ComplyRight breach: Consumers' personal data, Social Security numbers compromised via tax forms

• Compromised data included names, addresses, phone numbers, email addresses and Social Security numbers of individual tax form recipients.
• ComplyRight said less than 10% of individuals with tax forms prepared on the platform were impacted in the breach.
  

Human resources firm ComplyRight said it suffered a data breach that may have compromised the personal details of consumers from tax forms submitted by the company's business clients on behalf of their employees.

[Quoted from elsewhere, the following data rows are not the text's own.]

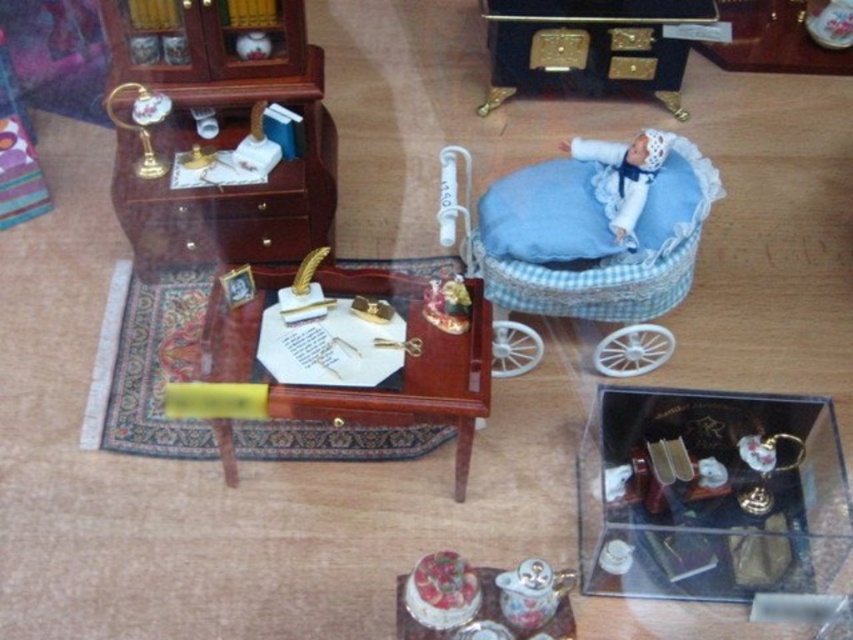 Question: Which object is positioned farthest from the blue checkered fabric baby carriage at upper right?

Choices:
 (A) porcelain teacup at lower center
 (B) white fabric doll at upper right
 (C) smooth porcelain cake at center
 (D) clear plastic box at center

Answer: (C)

Question: Which point is farther to the camera?

Choices:
 (A) (660, 332)
 (B) (525, 611)

Answer: (A)

Question: Among these objects, which one is farthest from the camera?

Choices:
 (A) wooden desk at center
 (B) blue checkered fabric baby carriage at upper right
 (C) clear plastic box at center
 (D) smooth porcelain cake at center

Answer: (B)

Question: Is clear plastic box at center positioned behind white fabric doll at upper right?

Choices:
 (A) yes
 (B) no

Answer: (B)

Question: Can you confirm if blue checkered fabric baby carriage at upper right is smaller than white fabric doll at upper right?

Choices:
 (A) yes
 (B) no

Answer: (B)

Question: Can you confirm if clear plastic box at center is bigger than white fabric doll at upper right?

Choices:
 (A) no
 (B) yes

Answer: (B) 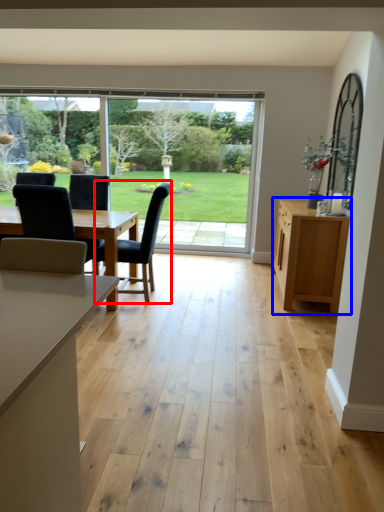 Question: Which object is further to the camera taking this photo, chair (highlighted by a red box) or cabinetry (highlighted by a blue box)?

Choices:
 (A) chair
 (B) cabinetry

Answer: (A) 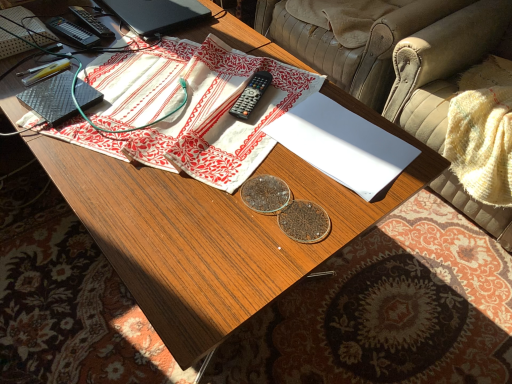 The height and width of the screenshot is (384, 512). I want to click on vacant area on top of white paper at center (from a real-world perspective), so click(340, 136). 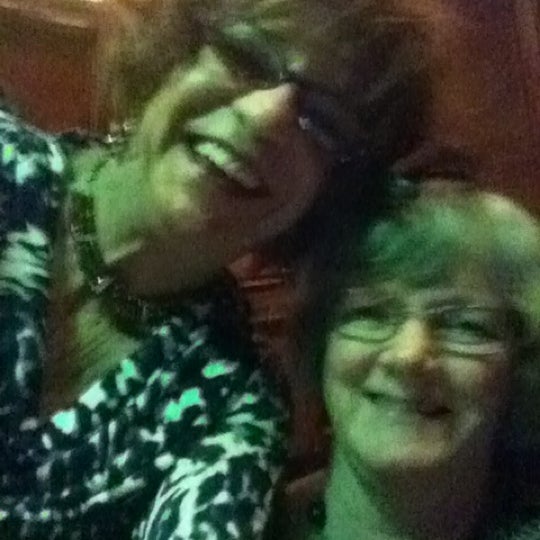 Locate an element on the screen. brown wall is located at coordinates (475, 63).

The firm said it was alerted to the breach on May 22 that affected its tax reporting web platform that is used by various sites to prepare tax-related forms.

A subsequent investigation revealed that "unauthorized access" to the site persisted between April 20 and May 22, the firm said in a statement.

ComplyRight said it immediately disabled the platform and fixed the issue on the website.

"In consultation with third-party forensic cybersecurity experts, we took swift action to secure the data of our partners, business customers and the individuals potentially impacted," the company said. "The forensic investigators concluded that there was unauthorized access to our website resulting in compromise of personal information for some individual recipients of tax forms such as 1099 or W-2 forms."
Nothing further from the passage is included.